A few weeks ago, right before launching a new email marketing campaign at work, I asked folks on our team for any predictions about what the email’s conversion rate would be. It wasn’t intended as a serious exercise – more in line with the game where you guess the date a baby will be born or how many marbles are in a jar.

Someone threw out a guess and then a few more people followed with their own. We launched the email campaign and waited. When the results came in, the actual conversion rate was much lower than any of us had expected. We were all surprised and I think a big part of that was due to the guesses we had made beforehand.

I’ve been thinking a lot about that experience and what we can learn from it.

Trying to predict how your metrics will change is a great way to force you to think deeply about those metrics. It’s easy after you make a change to your product to look at a metric and conclude that the change – or lack thereof – makes sense. But if you have to make a prediction beforehand, you’re forced to consider all of the factors. In this example, what do our email conversion rates typically look like? Is it 0.5% of 2% of 5%? Have we tried something similar in the past? Are there other channels that we can learn from? Do we expect this new campaign to have higher or lower conversion rates?

The more you try to predict how your metrics will change, the better you’ll get at predicting them and the better you get, the more likely it is you’ll be able to move those metrics. Imagine two teams, one that always tries to predict what the metrics will look like and one that doesn’t.
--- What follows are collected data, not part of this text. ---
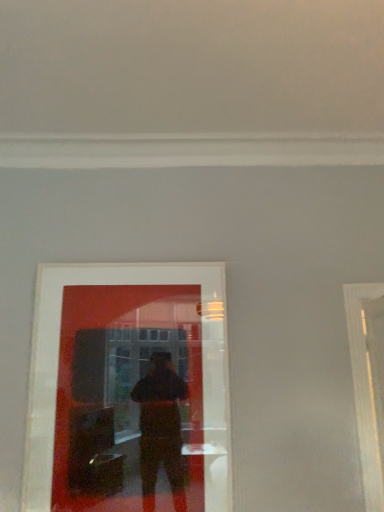 Measure the distance between white glossy door at right and camera.

white glossy door at right and camera are 2.14 meters apart from each other.

Identify the location of white glossy door at right. This screenshot has width=384, height=512. (368, 382).

Describe the element at coordinates (368, 382) in the screenshot. This screenshot has height=512, width=384. I see `white glossy door at right` at that location.

Where is `matte glass picture frame at center`? This screenshot has width=384, height=512. matte glass picture frame at center is located at coordinates (129, 390).

Describe the element at coordinates (129, 390) in the screenshot. This screenshot has width=384, height=512. I see `matte glass picture frame at center` at that location.

In order to face matte glass picture frame at center, should I rotate leftwards or rightwards?

To face it directly, rotate left by 8.172 degrees.

Measure the distance between point (144,328) and camera.

Point (144,328) is 7.52 feet away from camera.

This screenshot has height=512, width=384. Identify the location of white glossy door at right. (368, 382).

In the image, is white glossy door at right on the left side or the right side of matte glass picture frame at center?

white glossy door at right is positioned on matte glass picture frame at center's right side.

Relative to matte glass picture frame at center, is white glossy door at right in front or behind?

In the image, white glossy door at right appears in front of matte glass picture frame at center.

Does point (355, 386) lie behind point (153, 353)?

Yes, it is.

From the image's perspective, is white glossy door at right located above or below matte glass picture frame at center?

white glossy door at right is below matte glass picture frame at center.

From a real-world perspective, who is located higher, white glossy door at right or matte glass picture frame at center?

matte glass picture frame at center is physically above.

In terms of width, does white glossy door at right look wider or thinner when compared to matte glass picture frame at center?

Considering their sizes, white glossy door at right looks broader than matte glass picture frame at center.

Considering the relative sizes of white glossy door at right and matte glass picture frame at center in the image provided, is white glossy door at right taller than matte glass picture frame at center?

In fact, white glossy door at right may be shorter than matte glass picture frame at center.

Based on their sizes in the image, would you say white glossy door at right is bigger or smaller than matte glass picture frame at center?

Clearly, white glossy door at right is larger in size than matte glass picture frame at center.

Can matte glass picture frame at center be found inside white glossy door at right?

Definitely not — matte glass picture frame at center is not inside white glossy door at right.

Looking at this image, is white glossy door at right not close to matte glass picture frame at center?

Absolutely, white glossy door at right is distant from matte glass picture frame at center.

Is white glossy door at right positioned with its back to matte glass picture frame at center?

That's right, white glossy door at right is facing away from matte glass picture frame at center.

What's the angular difference between white glossy door at right and matte glass picture frame at center's facing directions?

They differ by 81.4 degrees in their facing directions.

How much distance is there between white glossy door at right and matte glass picture frame at center?

white glossy door at right and matte glass picture frame at center are 1.10 meters apart from each other.

You are a GUI agent. You are given a task and a screenshot of the screen. Output one action in this format:
    pyautogui.click(x=<x>, y=<y>)
    Task: Click on the picture frame located above the white glossy door at right (from the image's perspective)
    
    Given the screenshot: What is the action you would take?
    pyautogui.click(x=129, y=390)

Which is more to the right, matte glass picture frame at center or white glossy door at right?

Positioned to the right is white glossy door at right.

Is the position of matte glass picture frame at center less distant than that of white glossy door at right?

No, it is behind white glossy door at right.

Which is in front, point (126, 304) or point (374, 283)?

Positioned in front is point (126, 304).

From the image's perspective, would you say matte glass picture frame at center is shown under white glossy door at right?

No, from the image's perspective, matte glass picture frame at center is not beneath white glossy door at right.

From a real-world perspective, which is physically below, matte glass picture frame at center or white glossy door at right?

white glossy door at right.

Does matte glass picture frame at center have a lesser width compared to white glossy door at right?

Yes.

Between matte glass picture frame at center and white glossy door at right, which one has less height?

With less height is white glossy door at right.

Can you confirm if matte glass picture frame at center is bigger than white glossy door at right?

No.

Based on the photo, would you say matte glass picture frame at center is inside or outside white glossy door at right?

matte glass picture frame at center is spatially situated outside white glossy door at right.

Would you consider matte glass picture frame at center to be distant from white glossy door at right?

matte glass picture frame at center is far away from white glossy door at right.

Is matte glass picture frame at center positioned with its back to white glossy door at right?

No.

Find the location of `window frame below the matte glass picture frame at center (from a real-world perspective)`. window frame below the matte glass picture frame at center (from a real-world perspective) is located at coordinates (368, 382).

The height and width of the screenshot is (512, 384). Identify the location of picture frame behind the white glossy door at right. (129, 390).

Find the location of `window frame in front of the matte glass picture frame at center`. window frame in front of the matte glass picture frame at center is located at coordinates (368, 382).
After doing this several times, which team do you think will be better at understanding how to influence those metrics?

Don’t ask people to guess in public because the subsequent guesses will tend to be anchored towards the first guess. If no one has an idea initially and someone guesses that a metric will be 5%, then people will tend to anchor their guesses around 5%: 4%, 6%, etc. It’s much less likely someone will say 0.4% even if they would have guessed that without seeing any other responses. The easiest way to get around this is probably sending out a survey and have people guess there. Afterwards, you can reveal who was closest.
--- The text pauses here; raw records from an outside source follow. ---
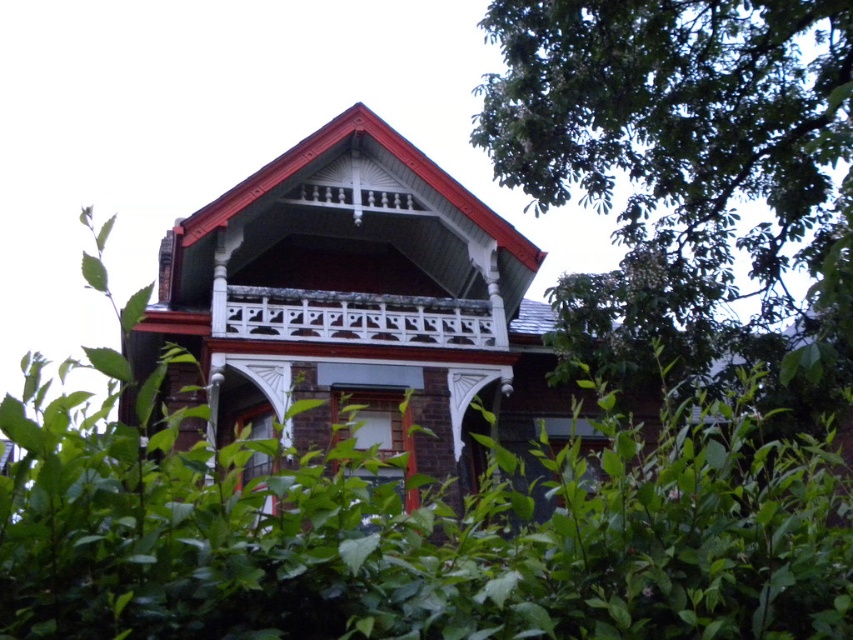 Question: Which point is closer to the camera taking this photo?

Choices:
 (A) click(x=322, y=300)
 (B) click(x=622, y=104)

Answer: (B)

Question: Observing the image, what is the correct spatial positioning of green leafy tree at upper right in reference to white painted wood balcony at upper center?

Choices:
 (A) above
 (B) below

Answer: (A)

Question: Can you confirm if green leafy tree at upper right is thinner than white painted wood balcony at upper center?

Choices:
 (A) no
 (B) yes

Answer: (A)

Question: Observing the image, what is the correct spatial positioning of green leafy tree at upper right in reference to white painted wood balcony at upper center?

Choices:
 (A) left
 (B) right

Answer: (B)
Put your guesses in writing. It may take some time for the results to come in and it’s easy to forget what your original prediction was. Also, it will make you take the exercise more seriously because of the extra accountability that putting it in writing adds.

Try to predict how your metrics will change before embarking on a project. For example, before we set up this email campaign, should we have tried to predict how it would perform? I think so. Not only would it cause us to think more carefully about the objectives and how to achieve them, but it may have led us not to pursue it in the first place.
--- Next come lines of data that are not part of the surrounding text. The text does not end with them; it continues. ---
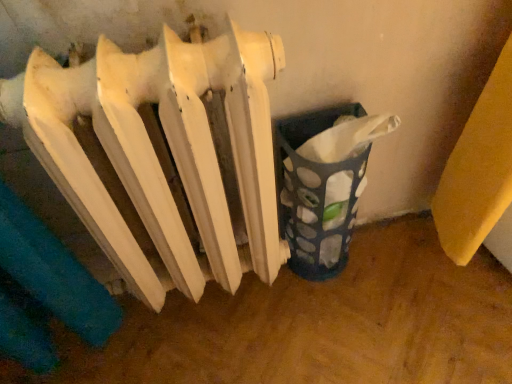 Question: From the image's perspective, is translucent plastic basket at lower right under white matte radiator at center?

Choices:
 (A) no
 (B) yes

Answer: (A)

Question: Is the depth of translucent plastic basket at lower right greater than that of white matte radiator at center?

Choices:
 (A) yes
 (B) no

Answer: (A)

Question: Is translucent plastic basket at lower right thinner than white matte radiator at center?

Choices:
 (A) yes
 (B) no

Answer: (A)

Question: Is translucent plastic basket at lower right positioned far away from white matte radiator at center?

Choices:
 (A) no
 (B) yes

Answer: (A)

Question: Is translucent plastic basket at lower right wider than white matte radiator at center?

Choices:
 (A) yes
 (B) no

Answer: (B)

Question: From a real-world perspective, does translucent plastic basket at lower right sit lower than white matte radiator at center?

Choices:
 (A) no
 (B) yes

Answer: (B)

Question: From the image's perspective, is white matte radiator at center above translucent plastic basket at lower right?

Choices:
 (A) no
 (B) yes

Answer: (A)

Question: Is white matte radiator at center further to camera compared to translucent plastic basket at lower right?

Choices:
 (A) yes
 (B) no

Answer: (B)

Question: Could you tell me if white matte radiator at center is turned towards translucent plastic basket at lower right?

Choices:
 (A) yes
 (B) no

Answer: (B)

Question: Does white matte radiator at center appear on the left side of translucent plastic basket at lower right?

Choices:
 (A) yes
 (B) no

Answer: (A)

Question: Is white matte radiator at center in contact with translucent plastic basket at lower right?

Choices:
 (A) no
 (B) yes

Answer: (A)

Question: From a real-world perspective, is white matte radiator at center physically below translucent plastic basket at lower right?

Choices:
 (A) no
 (B) yes

Answer: (A)

Question: Would you say translucent plastic basket at lower right is to the left or to the right of white matte radiator at center in the picture?

Choices:
 (A) right
 (B) left

Answer: (A)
Look for other opportunies to make predictions. This doesn’t have to be limited to product changes. For example, lets say you’re about to publish a big announcement on your blog:

  • How many visitors will that post bring over the first 24 hours? How about a week later?
  • How many people will share it on social media?
  • How many of those people will convert into free/paying customers?

A lot of what we do online can be quantified – keep and eye out for ways to hone your predictive skills.

Do any of you all do this type of thing on a regular basis? I’d love to hear about your experience and what you’ve learned from it.